O sociólogo Fernando Henrique Cardoso foi dizer que as esquerdas são burras, e o vespeiro está ouriçado. Celeuma à toa, porém. Isso já faz tempo que não é segredo para ninguém. Até que Fernando Henrique foi suave, como é seu estilo. Não disse que são totalitárias. Esquerda é um termo balaio onde se pode botar de tudo. No Brasil, passou hoje a juntar os que, contra as modestas propostas saneadoras do governo, defendem privilégios corporativos, indisciplina fiscal e financeira, monopólios e empresas públicas.

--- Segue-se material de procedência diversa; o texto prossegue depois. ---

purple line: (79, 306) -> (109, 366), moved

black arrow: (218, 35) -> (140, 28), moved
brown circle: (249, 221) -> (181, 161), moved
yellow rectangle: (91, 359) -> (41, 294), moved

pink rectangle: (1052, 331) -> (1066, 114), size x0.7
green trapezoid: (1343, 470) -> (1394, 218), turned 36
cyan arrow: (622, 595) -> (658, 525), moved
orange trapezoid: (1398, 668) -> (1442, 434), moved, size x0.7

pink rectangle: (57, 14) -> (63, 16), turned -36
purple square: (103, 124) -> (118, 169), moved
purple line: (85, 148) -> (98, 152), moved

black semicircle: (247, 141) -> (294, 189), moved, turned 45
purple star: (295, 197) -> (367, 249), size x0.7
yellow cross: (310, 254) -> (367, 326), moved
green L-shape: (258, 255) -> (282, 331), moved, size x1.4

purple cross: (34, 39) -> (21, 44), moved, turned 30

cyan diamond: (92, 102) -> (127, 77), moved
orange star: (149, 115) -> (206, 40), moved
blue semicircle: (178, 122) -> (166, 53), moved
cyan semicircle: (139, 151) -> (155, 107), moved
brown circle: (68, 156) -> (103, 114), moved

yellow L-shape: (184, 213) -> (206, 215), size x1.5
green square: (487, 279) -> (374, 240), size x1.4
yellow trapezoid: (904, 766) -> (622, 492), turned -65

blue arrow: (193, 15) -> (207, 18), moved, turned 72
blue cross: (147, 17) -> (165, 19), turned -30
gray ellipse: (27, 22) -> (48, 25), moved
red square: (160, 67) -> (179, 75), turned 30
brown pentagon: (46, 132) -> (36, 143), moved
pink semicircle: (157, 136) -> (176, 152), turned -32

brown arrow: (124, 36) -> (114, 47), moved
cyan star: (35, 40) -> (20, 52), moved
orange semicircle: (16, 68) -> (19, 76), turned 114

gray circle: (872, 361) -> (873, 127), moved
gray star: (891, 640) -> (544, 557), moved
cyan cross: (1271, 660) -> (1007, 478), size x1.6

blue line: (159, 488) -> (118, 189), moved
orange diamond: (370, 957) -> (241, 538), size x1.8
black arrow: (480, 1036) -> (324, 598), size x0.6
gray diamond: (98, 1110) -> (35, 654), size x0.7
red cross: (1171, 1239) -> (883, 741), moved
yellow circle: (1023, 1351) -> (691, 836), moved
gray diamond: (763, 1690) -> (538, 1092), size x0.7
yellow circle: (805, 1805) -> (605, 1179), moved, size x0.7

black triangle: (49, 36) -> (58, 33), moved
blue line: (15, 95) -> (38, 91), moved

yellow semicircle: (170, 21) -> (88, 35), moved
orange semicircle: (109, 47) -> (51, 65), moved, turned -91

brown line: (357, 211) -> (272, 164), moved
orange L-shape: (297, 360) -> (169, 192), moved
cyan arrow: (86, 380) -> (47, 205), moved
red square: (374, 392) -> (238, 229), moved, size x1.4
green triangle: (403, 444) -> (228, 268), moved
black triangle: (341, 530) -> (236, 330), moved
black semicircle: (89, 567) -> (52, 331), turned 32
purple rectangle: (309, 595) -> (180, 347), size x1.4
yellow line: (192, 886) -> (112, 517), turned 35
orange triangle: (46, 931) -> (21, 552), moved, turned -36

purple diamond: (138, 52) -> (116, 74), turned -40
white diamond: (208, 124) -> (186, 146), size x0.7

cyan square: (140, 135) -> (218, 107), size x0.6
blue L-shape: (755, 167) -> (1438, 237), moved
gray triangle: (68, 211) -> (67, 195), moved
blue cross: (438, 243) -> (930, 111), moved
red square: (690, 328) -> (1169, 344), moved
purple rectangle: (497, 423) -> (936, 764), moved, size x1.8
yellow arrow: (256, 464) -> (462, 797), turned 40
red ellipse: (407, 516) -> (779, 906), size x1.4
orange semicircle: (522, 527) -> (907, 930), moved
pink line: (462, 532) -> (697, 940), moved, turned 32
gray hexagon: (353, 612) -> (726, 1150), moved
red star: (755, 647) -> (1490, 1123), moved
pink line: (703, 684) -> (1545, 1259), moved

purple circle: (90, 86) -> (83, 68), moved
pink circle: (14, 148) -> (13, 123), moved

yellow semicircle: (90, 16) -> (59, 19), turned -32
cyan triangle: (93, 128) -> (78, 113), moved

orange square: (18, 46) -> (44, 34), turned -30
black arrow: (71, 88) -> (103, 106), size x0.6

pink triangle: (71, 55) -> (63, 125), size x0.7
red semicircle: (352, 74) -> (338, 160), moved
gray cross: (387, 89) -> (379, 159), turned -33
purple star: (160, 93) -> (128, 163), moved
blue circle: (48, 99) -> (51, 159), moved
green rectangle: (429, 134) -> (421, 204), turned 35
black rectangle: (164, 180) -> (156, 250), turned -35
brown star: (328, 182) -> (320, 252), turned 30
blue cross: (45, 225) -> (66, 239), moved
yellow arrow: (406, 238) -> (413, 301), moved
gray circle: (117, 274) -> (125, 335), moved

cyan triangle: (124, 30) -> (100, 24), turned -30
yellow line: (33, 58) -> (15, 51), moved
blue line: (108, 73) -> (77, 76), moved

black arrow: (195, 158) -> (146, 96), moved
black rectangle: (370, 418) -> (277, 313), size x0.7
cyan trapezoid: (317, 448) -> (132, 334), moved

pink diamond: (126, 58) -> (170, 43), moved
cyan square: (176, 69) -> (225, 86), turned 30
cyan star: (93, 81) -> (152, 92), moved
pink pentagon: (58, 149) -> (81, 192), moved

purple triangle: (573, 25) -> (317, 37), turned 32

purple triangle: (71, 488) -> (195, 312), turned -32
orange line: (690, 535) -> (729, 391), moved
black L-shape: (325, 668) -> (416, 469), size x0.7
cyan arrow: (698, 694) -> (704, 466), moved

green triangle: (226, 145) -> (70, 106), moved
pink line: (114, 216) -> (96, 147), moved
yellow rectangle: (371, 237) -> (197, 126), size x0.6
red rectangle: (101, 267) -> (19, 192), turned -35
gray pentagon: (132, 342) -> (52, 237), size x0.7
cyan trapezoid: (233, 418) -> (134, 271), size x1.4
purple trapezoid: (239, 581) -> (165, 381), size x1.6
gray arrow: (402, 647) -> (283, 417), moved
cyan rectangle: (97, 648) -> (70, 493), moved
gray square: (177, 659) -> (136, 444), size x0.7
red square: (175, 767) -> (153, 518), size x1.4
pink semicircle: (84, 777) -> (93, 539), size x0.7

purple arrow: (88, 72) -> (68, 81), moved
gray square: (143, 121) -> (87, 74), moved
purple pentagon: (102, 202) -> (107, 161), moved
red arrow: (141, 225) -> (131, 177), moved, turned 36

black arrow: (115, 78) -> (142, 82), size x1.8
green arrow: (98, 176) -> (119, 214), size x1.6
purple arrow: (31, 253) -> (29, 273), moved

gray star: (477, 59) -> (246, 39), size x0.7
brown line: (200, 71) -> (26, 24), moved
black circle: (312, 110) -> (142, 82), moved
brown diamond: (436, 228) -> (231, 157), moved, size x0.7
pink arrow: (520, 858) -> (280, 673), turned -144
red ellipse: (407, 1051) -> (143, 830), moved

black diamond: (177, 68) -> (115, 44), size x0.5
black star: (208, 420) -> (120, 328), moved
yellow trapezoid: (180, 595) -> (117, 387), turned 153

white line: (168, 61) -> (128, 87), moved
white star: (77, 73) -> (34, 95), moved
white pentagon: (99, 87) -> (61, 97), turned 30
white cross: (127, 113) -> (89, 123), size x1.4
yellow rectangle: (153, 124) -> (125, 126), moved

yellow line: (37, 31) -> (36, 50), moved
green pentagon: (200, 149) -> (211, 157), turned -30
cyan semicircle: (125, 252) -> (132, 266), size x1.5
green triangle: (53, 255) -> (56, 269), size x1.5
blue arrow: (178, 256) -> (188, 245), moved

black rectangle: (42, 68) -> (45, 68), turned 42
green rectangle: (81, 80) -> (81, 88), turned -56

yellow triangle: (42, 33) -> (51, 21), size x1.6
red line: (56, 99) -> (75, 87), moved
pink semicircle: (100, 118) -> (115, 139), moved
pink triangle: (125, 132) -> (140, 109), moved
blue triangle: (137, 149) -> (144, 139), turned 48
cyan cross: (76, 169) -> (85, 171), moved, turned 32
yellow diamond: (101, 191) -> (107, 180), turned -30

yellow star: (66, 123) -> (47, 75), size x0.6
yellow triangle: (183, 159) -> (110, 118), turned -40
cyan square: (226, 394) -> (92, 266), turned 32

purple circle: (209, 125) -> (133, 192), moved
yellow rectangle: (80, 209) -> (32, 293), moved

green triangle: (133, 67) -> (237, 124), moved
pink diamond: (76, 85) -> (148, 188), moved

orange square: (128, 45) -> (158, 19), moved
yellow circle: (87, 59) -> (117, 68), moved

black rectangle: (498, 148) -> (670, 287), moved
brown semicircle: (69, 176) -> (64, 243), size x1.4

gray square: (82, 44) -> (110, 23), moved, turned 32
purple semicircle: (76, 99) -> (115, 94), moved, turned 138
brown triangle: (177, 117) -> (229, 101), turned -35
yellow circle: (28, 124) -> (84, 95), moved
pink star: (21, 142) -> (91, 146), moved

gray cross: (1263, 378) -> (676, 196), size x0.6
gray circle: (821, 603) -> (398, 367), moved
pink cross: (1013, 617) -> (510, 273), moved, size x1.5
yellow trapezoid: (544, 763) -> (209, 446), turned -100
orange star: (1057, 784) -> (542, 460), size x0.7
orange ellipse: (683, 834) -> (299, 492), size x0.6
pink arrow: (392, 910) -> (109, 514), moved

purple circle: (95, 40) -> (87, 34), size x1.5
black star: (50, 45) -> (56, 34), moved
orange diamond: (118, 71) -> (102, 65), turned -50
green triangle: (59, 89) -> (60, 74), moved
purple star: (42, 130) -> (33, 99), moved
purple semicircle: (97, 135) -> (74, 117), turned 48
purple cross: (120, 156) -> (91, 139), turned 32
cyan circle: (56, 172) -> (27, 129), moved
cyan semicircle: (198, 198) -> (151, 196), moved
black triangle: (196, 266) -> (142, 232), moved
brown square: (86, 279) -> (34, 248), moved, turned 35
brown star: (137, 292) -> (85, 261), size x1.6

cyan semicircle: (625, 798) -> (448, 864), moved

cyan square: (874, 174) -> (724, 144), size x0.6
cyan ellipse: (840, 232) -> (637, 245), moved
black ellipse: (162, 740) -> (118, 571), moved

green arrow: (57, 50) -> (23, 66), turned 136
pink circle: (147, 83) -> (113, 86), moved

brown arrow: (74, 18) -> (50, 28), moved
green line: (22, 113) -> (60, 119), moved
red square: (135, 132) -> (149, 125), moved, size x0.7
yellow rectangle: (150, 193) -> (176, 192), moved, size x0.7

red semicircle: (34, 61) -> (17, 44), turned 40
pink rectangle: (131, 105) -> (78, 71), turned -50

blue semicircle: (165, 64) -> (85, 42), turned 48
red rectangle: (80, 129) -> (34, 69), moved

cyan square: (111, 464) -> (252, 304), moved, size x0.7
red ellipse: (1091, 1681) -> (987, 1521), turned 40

No sentido familiar da palavra, diz-se que é ``burro" quem não é capaz de entender argumentos, de assimilar informação, de tirar as conclusões apropriadas dos dados recebidos de um contexto. Nesse sentido, serve como uma luva para os nostálgicos do dirigismo marxista, também chamados de neoconservadores.
Fernando Henrique provavelmente estava desabafando a respeito dos trapalhões que, embuchados com idéias que não conseguem digerir, querem sentar em cima da modernização do país. Se, porém, esquerda for uma espécie de religião, então é uma questão de fé, extra-racional. O que parece burrice visto de um jeito, vira fanatismo visto de outro. O que, aliás, não melhora nada as coisas.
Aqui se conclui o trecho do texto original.